Keystore configuration element in JMeter helps to configure the Client’s side certificate. Some systems require a Client-side certificate which helps the server to know exactly who is connecting.
Before adding a Keystore Configuration element, you must set up a Java Key Store with the client certificates that you want to test. Follow the below steps:
#1 Create your certificates either with Java keytool utility or through your PKI and converting them to a format acceptable by JKS: If you have a PKCS12 file, use the following command line to convert it to a JKS file:
keytool -importkeystore -srckeystore certificate.p12 -srcstoretype PKCS12
-srcstorepass
-keystore -storepass
#2 Changes need to be done in system.properties file (if not available (or commented) then add (or uncomment) them:
javax.net.ssl.keyStore=path_to_keystore
javax.net.ssl.keyStorePassword=password_of_keystore
#3 Change your HTTP sampler implementation to Java (instead of HC3.1 or HC4)
Keystore Configurations:
Preload: This option helps you to choose whether you want preload Keystore or not?

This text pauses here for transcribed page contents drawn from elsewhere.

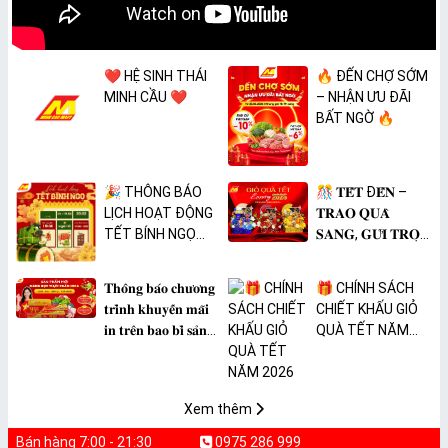
❤️ HỆ SINH THÁI
🔥 ĐẾN CHỢ SỚM
MINH CẦU ❤️
– NHẬN ƯU ĐÃI
BẤT NGỜ 🔥
🎉 THÔNG BÁO
🎊 𝐓𝐄̂́𝐓 Đ𝐄̂́𝐍 –
LỊCH HOẠT ĐỘNG
𝐓𝐑𝐀𝐎 𝐐𝐔𝐀̀
TẾT BÍNH NGỌ
𝐒𝐀𝐍𝐆, 𝐆𝐔̛̉𝐈 𝐓𝐑𝐎̣𝐍
2026 🎉
𝐓𝐀̂𝐌 𝐘́ 🎊
𝐓𝐡𝐨̂𝐧𝐠 𝐛𝐚́𝐨 𝐜𝐡𝐮̛𝐨̛𝐧𝐠
🎁 CHÍNH SÁCH
𝐭𝐫𝐢̀𝐧𝐡 𝐤𝐡𝐮𝐲𝐞̂́𝐧 𝐦𝐚̃𝐢
CHIẾT KHẤU GIỎ
𝐢𝐧 𝐭𝐫𝐞̂𝐧 𝐛𝐚𝐨 𝐛𝐢̀ 𝐬𝐚̉𝐧
QUÀ TẾT NĂM
𝐩𝐡𝐚̂̉𝐦 𝐌𝐀̀𝐍𝐆 𝐁𝐎̣𝐂
2026
𝐓𝐇𝐔̛̣𝐂 𝐏𝐇𝐀̂̉𝐌
𝐏𝐕𝐂 𝐌𝐈𝐂𝐀
Xem thêm
Bán hàng 7:00 - 21:30
0975 286 999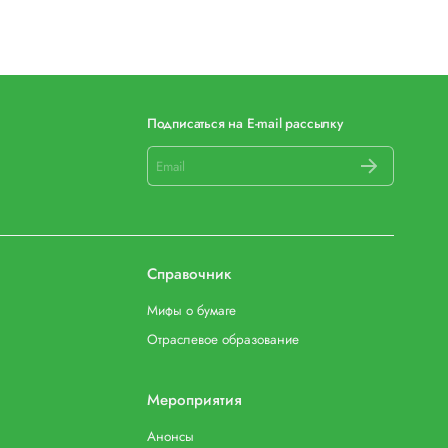
Подписаться на E-mail рассылку
Справочник
Мифы о бумаге
Отраслевое образование
Мероприятия
Анонсы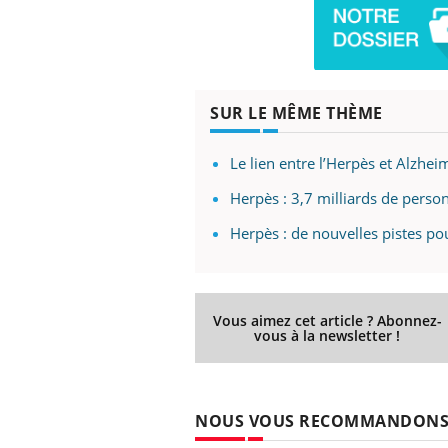
 Mains :
Carence en fer : comprendre pour
Ins
Youtube
You
Youtube
Youtube
SUR LE MÊME THÈME
prévenir
osa
aciles à aborder...
Fatigue, irritabilité, brouillard mental ou
En 2
Le lien entre l’Herpès et Alzhe
poser des
même alopécie… Les symptômes de la
rest
'un proche c'est
carence en fer sont multiples ce qui la rend
pat
Herpès : 3,7 milliards de perso
...
Herpès : de nouvelles pistes pou
Vous aimez cet article ? Abonnez-
vous à la newsletter !
NOUS VOUS RECOMMANDON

Variable name holding certificate alias: Variable name that will contain the alias to use for authentication by client certificate.
Alias Start Index: The index of the first key to use in Keystore, 0-based
Alias End Index: The index of the last key to use in Keystore, 0-based. When using “Variable name holding certificate alias” ensure it is large enough so that all keys are loaded at startup.